Cost-Effective Automated Surveys and Automated Continuous Monitoring
Traditional risk and compliance assessments rely on surveys, typically performed annually by emailing a questionnaire to process owners. Agiliance simplifies and fully automates the survey creation and execution process. Customers report that Agiliance has dramatically reduced survey response errors, increased response quality, saved much time and cost. With Agiliance users can increase survey frequency, and thus identify and react more quickly to deviations and compliance violations, without incurring large additional costs.
More importantly, the risk assessment and compliance monitoring of many IT assets can be fully automated. This is particularly true for configuration management. With automation, customers can reap huge benefits: sustained compliance and dramatically lower costs. Agiliance can help customers transition from survey-based to automated continuous monitoring.
Broad Regulatory Coverage
Agiliance ships with a best-practices library of policies and controls mapped to the major standards-based frameworks (e.g. ISO 1799/27001, COBIT, NIST or FFIEC), to all key government regulations (e.g. Sarbanes-Oxley 404, HIPAA, GLBA and FISMA) and all industry mandates (e.g., SAS 70 and PCI). Agiliance specialists maintain and keep this library up to date for changes to existing regulations for new regulations. Customers who choose standards-based policies will experience the lowest cost impact when regulations evolve or when their industry becomes subject to additional regulations and mandates.

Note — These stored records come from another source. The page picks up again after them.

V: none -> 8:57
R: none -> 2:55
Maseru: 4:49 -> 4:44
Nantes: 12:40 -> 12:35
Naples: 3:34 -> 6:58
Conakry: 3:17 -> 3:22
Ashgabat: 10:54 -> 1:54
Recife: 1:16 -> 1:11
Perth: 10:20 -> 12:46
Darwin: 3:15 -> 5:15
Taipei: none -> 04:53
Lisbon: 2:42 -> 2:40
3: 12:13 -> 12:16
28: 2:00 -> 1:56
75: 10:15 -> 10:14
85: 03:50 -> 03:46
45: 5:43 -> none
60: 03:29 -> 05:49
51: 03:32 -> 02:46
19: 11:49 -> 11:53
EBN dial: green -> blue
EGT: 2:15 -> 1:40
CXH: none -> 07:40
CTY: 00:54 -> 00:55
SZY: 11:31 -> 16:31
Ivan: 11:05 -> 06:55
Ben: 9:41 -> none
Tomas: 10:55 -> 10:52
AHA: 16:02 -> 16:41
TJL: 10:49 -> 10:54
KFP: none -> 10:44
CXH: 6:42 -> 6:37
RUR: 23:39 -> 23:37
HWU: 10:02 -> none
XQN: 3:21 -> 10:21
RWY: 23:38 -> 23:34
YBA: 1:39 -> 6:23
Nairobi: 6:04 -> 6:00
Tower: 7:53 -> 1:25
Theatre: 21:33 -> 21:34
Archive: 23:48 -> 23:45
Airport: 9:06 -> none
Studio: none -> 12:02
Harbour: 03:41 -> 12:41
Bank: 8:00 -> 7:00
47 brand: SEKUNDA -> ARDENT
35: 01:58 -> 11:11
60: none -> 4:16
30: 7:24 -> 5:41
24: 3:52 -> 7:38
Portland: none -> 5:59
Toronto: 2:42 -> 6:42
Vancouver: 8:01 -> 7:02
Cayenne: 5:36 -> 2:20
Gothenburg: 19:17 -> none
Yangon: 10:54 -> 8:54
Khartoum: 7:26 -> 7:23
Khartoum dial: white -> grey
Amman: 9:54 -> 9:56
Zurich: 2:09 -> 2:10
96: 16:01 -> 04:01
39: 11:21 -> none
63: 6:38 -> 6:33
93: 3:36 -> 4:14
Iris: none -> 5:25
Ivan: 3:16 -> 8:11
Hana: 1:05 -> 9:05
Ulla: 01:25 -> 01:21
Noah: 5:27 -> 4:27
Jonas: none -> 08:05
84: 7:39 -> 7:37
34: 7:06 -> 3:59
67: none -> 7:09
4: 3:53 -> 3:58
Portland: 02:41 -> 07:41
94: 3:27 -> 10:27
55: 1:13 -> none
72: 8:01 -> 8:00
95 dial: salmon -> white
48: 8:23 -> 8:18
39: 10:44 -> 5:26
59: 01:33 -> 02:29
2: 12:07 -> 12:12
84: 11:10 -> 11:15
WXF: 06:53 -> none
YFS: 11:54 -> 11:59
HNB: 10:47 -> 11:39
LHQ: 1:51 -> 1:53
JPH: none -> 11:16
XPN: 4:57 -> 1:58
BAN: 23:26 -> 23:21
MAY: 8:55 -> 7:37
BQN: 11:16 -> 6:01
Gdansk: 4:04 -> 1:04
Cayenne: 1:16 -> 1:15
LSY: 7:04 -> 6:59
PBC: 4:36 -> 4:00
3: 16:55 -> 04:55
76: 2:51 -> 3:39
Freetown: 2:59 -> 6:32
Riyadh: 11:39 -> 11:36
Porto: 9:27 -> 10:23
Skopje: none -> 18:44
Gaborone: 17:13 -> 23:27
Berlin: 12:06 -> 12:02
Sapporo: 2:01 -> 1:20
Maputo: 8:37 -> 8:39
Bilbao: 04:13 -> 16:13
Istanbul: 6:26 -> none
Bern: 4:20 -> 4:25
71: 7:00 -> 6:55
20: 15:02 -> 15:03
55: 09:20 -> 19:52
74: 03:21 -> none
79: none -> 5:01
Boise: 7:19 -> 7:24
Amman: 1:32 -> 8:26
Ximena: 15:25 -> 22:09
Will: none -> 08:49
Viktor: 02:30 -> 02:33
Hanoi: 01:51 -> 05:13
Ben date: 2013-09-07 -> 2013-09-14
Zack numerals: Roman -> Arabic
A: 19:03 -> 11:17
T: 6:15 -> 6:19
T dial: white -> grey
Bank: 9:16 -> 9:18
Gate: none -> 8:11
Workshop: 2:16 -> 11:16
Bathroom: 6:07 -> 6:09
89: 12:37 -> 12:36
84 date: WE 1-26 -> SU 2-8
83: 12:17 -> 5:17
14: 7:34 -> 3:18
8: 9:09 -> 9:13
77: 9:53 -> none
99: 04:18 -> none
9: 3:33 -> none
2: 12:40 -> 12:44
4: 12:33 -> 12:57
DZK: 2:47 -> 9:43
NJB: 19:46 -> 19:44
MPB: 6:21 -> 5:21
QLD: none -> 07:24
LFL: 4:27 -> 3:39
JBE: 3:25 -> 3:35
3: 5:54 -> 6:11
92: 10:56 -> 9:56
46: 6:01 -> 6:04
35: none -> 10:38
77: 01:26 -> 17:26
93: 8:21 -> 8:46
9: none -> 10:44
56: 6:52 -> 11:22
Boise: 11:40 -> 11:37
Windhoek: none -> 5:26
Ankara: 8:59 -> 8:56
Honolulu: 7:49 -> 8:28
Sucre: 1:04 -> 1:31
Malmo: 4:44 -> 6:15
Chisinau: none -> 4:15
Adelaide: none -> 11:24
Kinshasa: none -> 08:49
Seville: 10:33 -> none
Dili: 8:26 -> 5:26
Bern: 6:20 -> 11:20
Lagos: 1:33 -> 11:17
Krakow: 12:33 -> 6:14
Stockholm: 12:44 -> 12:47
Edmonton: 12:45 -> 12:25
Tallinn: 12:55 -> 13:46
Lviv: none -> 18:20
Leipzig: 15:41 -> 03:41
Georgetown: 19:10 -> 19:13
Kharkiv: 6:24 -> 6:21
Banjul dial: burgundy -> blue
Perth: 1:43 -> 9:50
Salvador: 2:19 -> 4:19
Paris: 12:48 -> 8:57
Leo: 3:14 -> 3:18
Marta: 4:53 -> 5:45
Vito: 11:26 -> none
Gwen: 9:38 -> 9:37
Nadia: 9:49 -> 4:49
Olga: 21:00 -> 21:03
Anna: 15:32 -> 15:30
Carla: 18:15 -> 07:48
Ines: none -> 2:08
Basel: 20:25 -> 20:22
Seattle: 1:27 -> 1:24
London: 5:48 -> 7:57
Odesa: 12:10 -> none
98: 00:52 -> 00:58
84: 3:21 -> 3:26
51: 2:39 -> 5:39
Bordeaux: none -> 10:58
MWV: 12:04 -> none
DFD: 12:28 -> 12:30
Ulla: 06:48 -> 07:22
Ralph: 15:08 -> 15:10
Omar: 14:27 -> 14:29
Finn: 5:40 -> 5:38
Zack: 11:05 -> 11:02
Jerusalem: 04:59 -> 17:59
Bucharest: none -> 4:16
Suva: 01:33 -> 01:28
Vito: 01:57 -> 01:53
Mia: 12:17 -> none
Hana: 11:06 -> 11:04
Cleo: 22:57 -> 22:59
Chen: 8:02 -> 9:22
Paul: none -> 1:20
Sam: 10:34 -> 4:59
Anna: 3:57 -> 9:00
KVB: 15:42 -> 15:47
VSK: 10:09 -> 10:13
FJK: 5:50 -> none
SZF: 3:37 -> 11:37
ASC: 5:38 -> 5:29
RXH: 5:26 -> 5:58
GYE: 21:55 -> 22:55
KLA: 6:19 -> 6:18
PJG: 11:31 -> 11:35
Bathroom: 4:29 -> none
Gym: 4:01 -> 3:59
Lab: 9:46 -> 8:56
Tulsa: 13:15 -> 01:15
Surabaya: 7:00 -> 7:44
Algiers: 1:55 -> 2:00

Ease of Adoption and Deployment
Agiliance IT-GRC is easy to set up. It requires no deployment of agents to monitor IT desktop and servers. A Wizard helps users quickly define a common controls set for multi-regulatory compliance, using built-in best practices policies and standards. Existing asset information is readily imported from existing sources such as Active Directory and most CMDBs and Agiliance will stay synchronized with the sources. Role-based management is supported, and access is from anywhere through a standard web browser. Agiliance demonstrates business value within hours of initial deployment.
Agiliance IT-GRC readily scales and can meet the needs of the largest organizations. It is an open system that was designed to leverage the many security and change management tools customers already have. It has full data import/export capabilities, is readily extensible and can be integrated with specialized or broader policy, risk and compliance management systems and tools.